He’s not making sense. Clarence makes one of those strange, nonsensical gestures again, because they seem to work well in these situations when he doesn’t really know what to say. “I’m here to listen.”

“You’re friends with Braxiatel, aren’t you?” he says after a moment.

“I... suppose I am, yes,” Clarence says carefully, because Jason’s question feels incredibly loaded in a way he can’t quite put his finger on.

Jason leans forwards. His eyes are dark and serious, his body posture screams ‘I am in quite a bit of mental distress and on the verge of a complete breakdown’.

“Just how strong is that friendship?” he asks. “Because I’m about to tell you something that will sound very, _very_ wild, and if you go running to him about it, I think it might end up being pretty fatal for me.”

Clarence has never before in his life experienced the sensation that humans tend to describe as a ‘sinking of the stomach’, but there’s a first time for everything, and he’s moderately sure that he may be experiencing it right at this moment. There’s something about Jason’s expression...

“He won’t hear anything from me,” he says, because although Braxiatel is his friend, Jason is his friend _more_. “I’m listening. What is it?”

*

_[FOUR UNREAD MESSAGES]_

*

_Irving –_

_Your lack of communication recently has been somewhat disconcerting. We aren’t in the habit of expressing concern through these messages, but I need to know what the state of affairs is in your section of time and space.
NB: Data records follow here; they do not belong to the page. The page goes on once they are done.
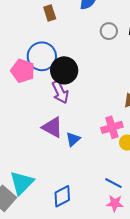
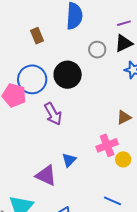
black circle: (64, 70) -> (68, 75), moved
purple triangle: (52, 127) -> (46, 175), moved

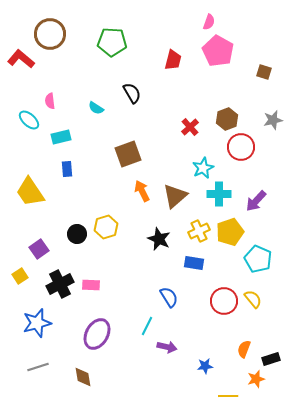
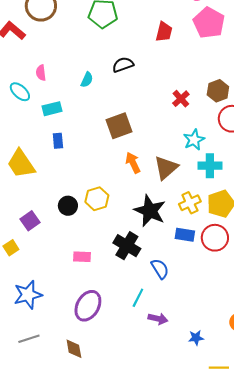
black semicircle: (132, 93) -> (123, 65), turned -80
cyan semicircle: (96, 108) -> (87, 80), turned -98
black star: (159, 239) -> (150, 211), size x1.4
black cross: (60, 284) -> (127, 246), moved, turned -32
red circle: (224, 301) -> (215, 238), moved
I must know how things will progress – a divergence point is swiftly approaching. Please reply promptly, for your sake and mine both._

*

_Irving –_

_Memory has always been a tricky thing for us, which is why I mean it when I say that am not overtly concerned about the gaps in my past that occur at your precise point in the timeline. Divergences are common, of course, and my life has been referred to at more than one point as a ‘knitting enthusiast’s yarn box nightmare’ by someone who I’m not entirely sure you’ve met yet (so I will refrain from specifics). No, the fact that you appear to be departing from the expected path isn’t the concern here. But when I delve back into increasingly vague memories of my time on Dellah, I can only recall a deep, gnawing hunger that grows fainter by the minute, and it disturbs me greatly. Whatever you’re planning (you are always planning something, don’t bother to deny it), I advise you to consider your actions carefully before commencing or continuing. Repercussions on this scale may be long-lasting and potentially catastrophic._

_Please reply promptly. I would feel most comfortable secure in the knowledge that you’ve read and acknowledged this._

*

_Irving –_

_I am writing to ascertain that it was indeed your iteration who made the most recent withdrawals from our universal vaults, seeing as they were somewhat esoteric and nonsensical. I don’t intend to pry (I’m sure I’ll understand soon enough), but I feel as if it’s better to be safe than sorry, as humans are so fond of putting it. Kindly confirm that you now possess the following:_

_\- fluid link (x20)  
\- spatial geometer  
\- complete set of Venusian gourmet cooking knives (circa 17th century, acquired late 19th)  
\- mind probe components (var.)  
\- shovel_

*

_Irving –_

_I don’t know what you’ve done, but you need to fix it. You’ve caused this. Bring her back. **Bring her back, now.**_

*

There’s something wrong with Professor Summerfield, Shanata thinks.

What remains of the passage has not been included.